Goal of the exercise -> Exactly those lines that run from the one containing "questo il titolo" through the last line of the entries below should be printed, and no others.
##### Task material #####
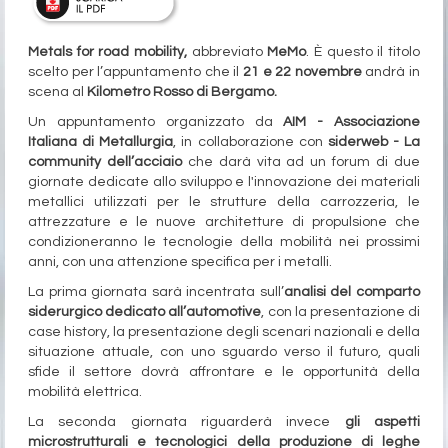
Metals for road mobility,
abbreviato
MeMo
. È questo il titolo
scelto per l’appuntamento che il
21 e 22 novembre
andrà in
scena al
Kilometro Rosso di Bergamo.
Un appuntamento organizzato da
AIM - Associazione
Italiana di Metallurgia
, in collaborazione con
siderweb - La
community dell’acciaio
che darà vita ad un forum di due
giornate dedicate allo sviluppo e l'innovazione dei materiali
metallici utilizzati per le strutture della carrozzeria, le
attrezzature e le nuove architetture di propulsione che
condizioneranno le tecnologie della mobilità nei prossimi
anni, con una attenzione specifica per i metalli.
La prima giornata sarà incentrata sull’
analisi del comparto
siderurgico dedicato all’automotive
, con la presentazione di
case history, la presentazione degli scenari nazionali e della
situazione attuale, con uno sguardo verso il futuro, quali
sfide il settore dovrà affrontare e le opportunità della
mobilità elettrica.
La seconda giornata riguarderà invece
gli aspetti
microstrutturali e tecnologici della produzione di leghe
#####
Reply ->
. È questo il titolo
scelto per l’appuntamento che il
21 e 22 novembre
andrà in
scena al
Kilometro Rosso di Bergamo.
Un appuntamento organizzato da
AIM - Associazione
Italiana di Metallurgia
, in collaborazione con
siderweb - La
community dell’acciaio
che darà vita ad un forum di due
giornate dedicate allo sviluppo e l'innovazione dei materiali
metallici utilizzati per le strutture della carrozzeria, le
attrezzature e le nuove architetture di propulsione che
condizioneranno le tecnologie della mobilità nei prossimi
anni, con una attenzione specifica per i metalli.
La prima giornata sarà incentrata sull’
analisi del comparto
siderurgico dedicato all’automotive
, con la presentazione di
case history, la presentazione degli scenari nazionali e della
situazione attuale, con uno sguardo verso il futuro, quali
sfide il settore dovrà affrontare e le opportunità della
mobilità elettrica.
La seconda giornata riguarderà invece
gli aspetti
microstrutturali e tecnologici della produzione di leghe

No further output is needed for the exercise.